The source initially claimed the statement was simply updated to reflect new information.
“We had to update the statement again because we learned that among the dead, injured and people whose property was damaged were not only Rohingya but also Rakhine and Hindu people,” they said.
This doesn’t square with the sequence of events, as reports of Hindu and Rakhine homes being torched emerged before those of Rohingya homes. The other explanations – social media backfire and fear of offending the AA – appear more likely.
“To imply the AA does these things in particular may make some members uncomfortable by offending ethnic armed groups during this revolutionary period,” the source said. “Our reliance on the ethnic armed groups as allies during the revolution is why we are weak to speak out on this issue.”
Some members of the NUG then proposed releasing a separate statement on the attacks against the Rohingya population, but this was shot down by a vast majority. The source said highlighting Rakhine and Hindu victims may have also lessened the obligation to name the culprit of the crimes against the Rohingya.
“To only mention the violence against the Rohingya makes it necessary to say who committed the violence,” they said. “Therefore, we decided to issue a statement including the situation of the Rakhine and Hindi people.”
This isn’t the first time the NUG has proven indecisive on its Rohingya messaging.
In August last year, it released a statement recognising Rohingya as Myanmar “nationals”, seemingly putting to bed questions over whether a future democratic government would grant them citizenship.

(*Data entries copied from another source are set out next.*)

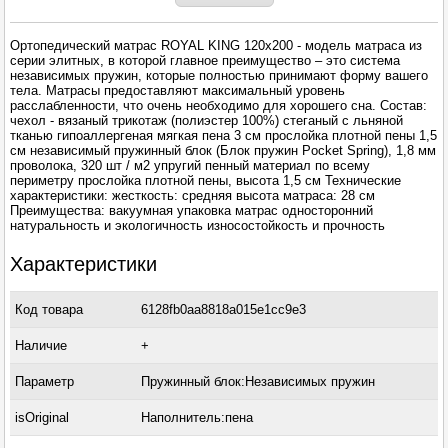
Ортопедический матрас ROYAL KING 120x200 - модель матраса из
серии элитных, в которой главное преимущество – это система
независимых пружин, которые полностью принимают форму вашего
тела. Матрасы предоставляют максимальный уровень
расслабленности, что очень необходимо для хорошего сна. Состав:
чехол - вязаный трикотаж (полиэстер 100%) стеганый с льняной
тканью гипоаллергеная мягкая пена 3 см прослойка плотной пены 1,5
см независимый пружинный блок (Блок пружин Pocket Spring), 1,8 мм
проволока, 320 шт / м2 упругий пенный материал по всему
периметру прослойка плотной пены, высота 1,5 см Технические
характеристики: жесткость: средняя высота матраса: 28 см
Преимущества: вакуумная упаковка матрас односторонний
натуральность и экологичность износостойкость и прочность
Характеристики
Код товара
6128fb0aa8818a015e1cc9e3
Наличие
+
Параметр
Пружинный блок:Независимых пружин
isOriginal
Наполнитель:пена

However, the Burmese-language statement notably avoids calling the Rohingya taingyintha, commonly translated in English as “indigenous race”. This may seem like a cosmetic difference to an international audience, but in practice the Rohingya’s decades of statelessness and apartheid has been linked to the state’s refusal to recognise them as taingyintha.
When Frontier contacted AA spokesperson Khaing Thu Kha for comment, he first asked the reporter her ethnicity.
“Are you Muslim?” he demanded. “You said that you talked to the Muslim people in that area, so I would like to know if you talked to the Rakhine and other local people … Don’t just ask for information from Muslims.”
He went on to deny the allegations.
“Spreading baseless and false information is a vulgar act, so there is no need for AA to explain further,” he said.
In an illustration of how effective the AA has been at shutting down criticism, there was even less pushback following a more explosive incident. In August, more than a hundred Rohingya civilians, including women and children, were allegedly killed by an AA drone attack as they fled Maungdaw town.
This time, there was no NUG statement, and a new civil society statement saw more notable drop-offs, including the Ta’ang Women’s Organization.